Buddy poppies for vets

WHITE CITY — If Lt. Col. John McCrae stepped into the "poppy center" in the U.S. Department of Veterans Affairs' Southern Oregon Rehabilitation Center and Clinics, he would feel right at home among the boxes of red flowers.

After all, the Canadian Army doctor's poem "In Flanders Fields," about poppies and fallen soldiers of World War I, was the inspiration for the Buddy Poppy program, which the Veterans of Foreign Wars launched in May 1922 to raise funds for needy and disabled veterans.

Each year, SORCC produces about 2.5 million artificial poppies with their telltale red blossoms and green stems, making it the largest producer nationwide, said Don German, the volunteer supervisor at the center. "These poppies go all over the United States — we've got orders now for Connecticut, New York, Pennsylvania, Ohio," said German, a member of the Del Rogue VFW post in Grants Pass. "Ours is the biggest poppy center the VFW has across the nation.

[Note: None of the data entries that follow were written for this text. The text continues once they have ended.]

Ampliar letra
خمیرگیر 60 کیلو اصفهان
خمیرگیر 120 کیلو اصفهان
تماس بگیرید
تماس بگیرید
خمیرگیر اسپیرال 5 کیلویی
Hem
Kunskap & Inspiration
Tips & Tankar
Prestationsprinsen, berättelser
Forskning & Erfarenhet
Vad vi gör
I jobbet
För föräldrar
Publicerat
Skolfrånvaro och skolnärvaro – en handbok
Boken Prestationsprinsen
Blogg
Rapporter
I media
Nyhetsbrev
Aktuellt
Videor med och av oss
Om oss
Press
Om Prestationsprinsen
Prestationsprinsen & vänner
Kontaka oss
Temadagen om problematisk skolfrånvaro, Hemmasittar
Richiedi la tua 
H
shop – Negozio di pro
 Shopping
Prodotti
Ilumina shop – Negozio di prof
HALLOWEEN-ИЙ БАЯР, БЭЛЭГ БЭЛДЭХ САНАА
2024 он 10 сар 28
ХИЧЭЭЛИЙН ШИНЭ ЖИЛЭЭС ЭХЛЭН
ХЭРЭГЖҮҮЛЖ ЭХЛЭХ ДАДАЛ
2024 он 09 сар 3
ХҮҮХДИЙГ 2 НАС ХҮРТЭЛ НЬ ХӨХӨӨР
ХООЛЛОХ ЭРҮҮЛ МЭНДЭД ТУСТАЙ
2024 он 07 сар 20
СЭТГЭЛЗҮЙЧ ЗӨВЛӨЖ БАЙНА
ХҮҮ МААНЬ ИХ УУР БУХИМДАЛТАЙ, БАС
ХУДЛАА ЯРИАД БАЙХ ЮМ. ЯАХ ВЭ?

"And Memorial Day is always the big day for us, that and Veterans Day," German said.

Since March 1, German, 76, a Navy veteran who served in the Korean War, has shipped out more than 1 million Buddy Poppies to VFW posts around the nation.

"Buddy Poppy — Wear it proudly," reads one side of the label on each poppy. "Proceeds to the Veterans of Foreign Wars for veterans assistance programs," adds the other side.

Nationally, the VFW raises more than $15 million each year through donations for its Buddy Poppies.

"Every penny goes to help veterans," stressed Richard Eubank of Eugene, a former Marine who is the VFW's national senior vice commander. "All the money we receive from donations goes into the relief fund for veterans. It's a good program that also allows disabled veterans to participate and earn a little money."

German has 27 veterans at the SORCC working on the Buddy Poppy project. When a veteran brings in 5,000 poppies made from the materials the VFW supplies, the veteran receives $75 for his or her work. Nine of the veterans who work on the project produce 5,000 poppies weekly, he said.

"That's $300 a month they can make," he said. "It gives them some additional income."

The work starts around the first of the year for Memorial Day, then resumes in July for Veterans Day, he said.

His chapter took in a little over $1,600 when it offered poppies to the public earlier this month, German said.

"It is all through donations," he said. "We don't ask people for money. It's whatever people can afford to donate."

A former long-haul truck driver and heavy equipment operator, German began volunteering to help veterans in 2003.

"I work for the veterans," he said. "When I first started doing this, I was looking for a way to pay back the World War II veterans. I figure they are the ones who kept us a free nation."